Clinical Text Classification Project — CT/MRI reports (Data Discovery)

Abraham Niu
3 min readDec 7, 2020

Background:

Every time you visit the doctor, your complete medical history and your data are captured by huge electronic health records (EHR) systems. This data possesses a lot of potential usages for new insights in precision medicine. However, a major roadblock in the optimal repurposing of this data is that they are mostly unstructured (free-text) rather than well-organized and ready to analyze. These electronic health records also are filled with healthcare jargon that makes it difficult to fit with current text classification models.

UCSF currently has a pair of classifiers that perform the sequential tasks: 1) identifying classifiable reports according to the Mayo Score (a disease activity score for Ulcerative Colitis) 2) assigning a Mayo score in relevant reports. In this project, I — along with 3 other students — worked with UCSF gastroenterologist Vivek Rudrapatna to extend these techniques to other reports. As such, we intend to answer the question: given the limitations posed by unstructured and jargon-filled data in electronic health records, how can we expand on current clinical techniques to abstract important data for Crohn’s disease using self-supervision +/- supervision, general clinical notes, and CT and MRI reports. In doing so, we hope the models that we create can prove to be a step taken towards unlocking the full information content hidden within Electronic Health Record (EHR) systems and accelerating clinical processes and research.

My particular project focuses on the CT/MRI reports aspect of the project. By carefully observing reports in the database, identifying keywords and patterns for regex-based features, I contributed in cleaning, organizing, and preprocessing the data for further development. Although the final product we are hoping for is still in-progress, after this semester ends, I will be continuing my work to develop and train a classifier to predict the label from different reports (active vs inactive disease). At the final stage, we hope to publish our results and reproduce our code to allow for more members of the public to use.

The Data:

The data we used is from UCSF Medical Center’s extensive EHR system. I worked with a dataset of over 13,000 rows for patients at risk of inflammatory bowel disease (IBD). There may be biases in the data depending on how different doctors take note of patient conditions. The data was largely unstructured and had missing values. To combat this, I cleaned the data by parsing the “notes” section (see below) and reformatted it by emphasizing on the “Impressions” (or the summaries of the report).

Example of Parsed CT/MRI reports (“mrn” refers to patient number, “service_date” refers to date and time of report, and “result” is the complete report)
Example of Cleaned Dataframe. “Impressions” are the primary summary of the report, which are expanded to have 1 impression per row. The columns to the right refer to indicator variables that display the presence of various phrases and words that are common to IBD and whether they are present in the Impression or not. This can be further used for classification purposes.
Example of regex-based features to parse notes and create indicator variables in initial stages of text extraction.

Your Solution/Model

We are still in the process of designing a model for classification, but so far, we have created a structured dataframe with features to use for classification. Since we are still working on finalizing the model, we do not have results yet, but we expect to develop, validate, and deploy a series of text classification models on a variety of textual documents present with electronic health records systems.

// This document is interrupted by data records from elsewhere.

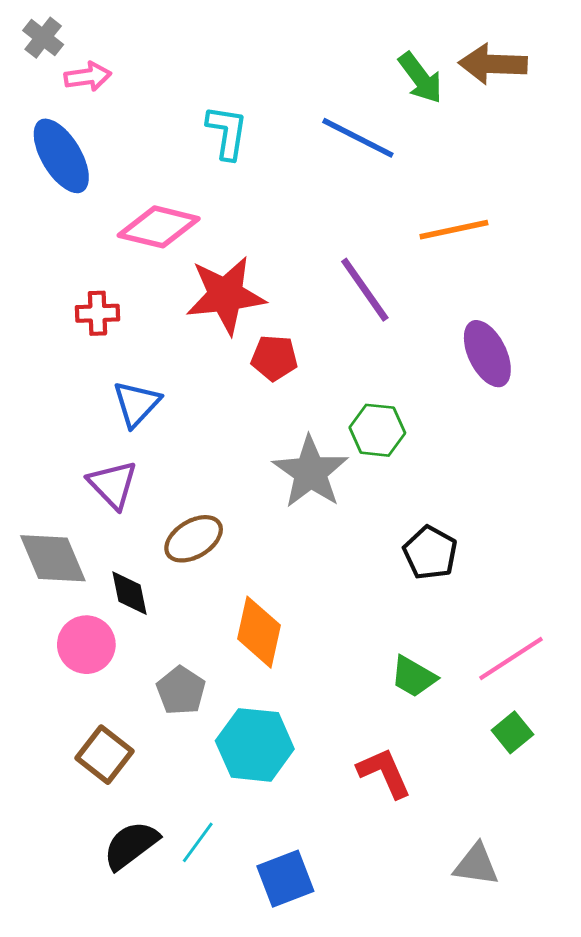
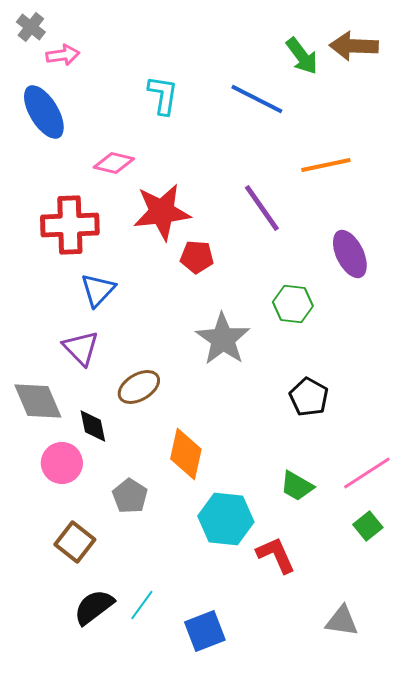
pink diamond: (159, 227) -> (114, 163), size x0.7
red cross: (97, 313) -> (70, 225), size x1.8
green hexagon: (377, 430) -> (293, 304), moved
cyan hexagon: (255, 745) -> (226, 519), moved

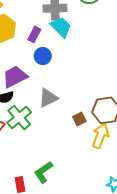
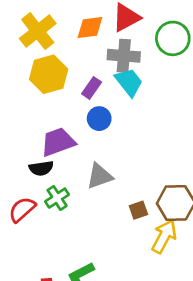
green cross: (19, 117) -> (57, 198), size x0.7

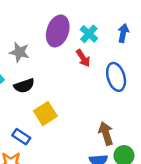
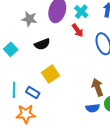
gray star: (19, 52) -> (29, 19), moved
black semicircle: (24, 86) -> (42, 44), moved

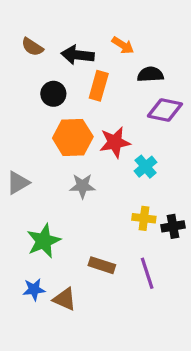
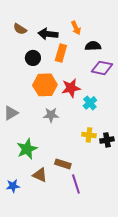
orange arrow: (123, 45) -> (76, 28), turned 32
purple line: (147, 273) -> (76, 184), moved
blue star: (34, 289) -> (13, 186), moved
brown triangle: (65, 299) -> (40, 175), moved

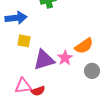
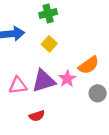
yellow square: (24, 41) -> (49, 44), moved, turned 32
pink triangle: (23, 86) -> (18, 85), moved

We intend to compare our models to human-level performance and create a classifier that can label active from inactive disease with at least ~92% accuracy. As a result of our finalized work, we hope to save time and resources in healthcare facilities by freeing up human time for other tasks and accurately predicting which EHR files relate to disease. In doing so, we can further diagnose and treat patients more efficiently. In terms of sustainability, so far, the code we have may be a bit difficult to follow along, so we can definitely continue to record our steps and observations better to allow for readers to follow along.

Written by Abraham Niu

This blogpost is for my Data Discovery project presentation.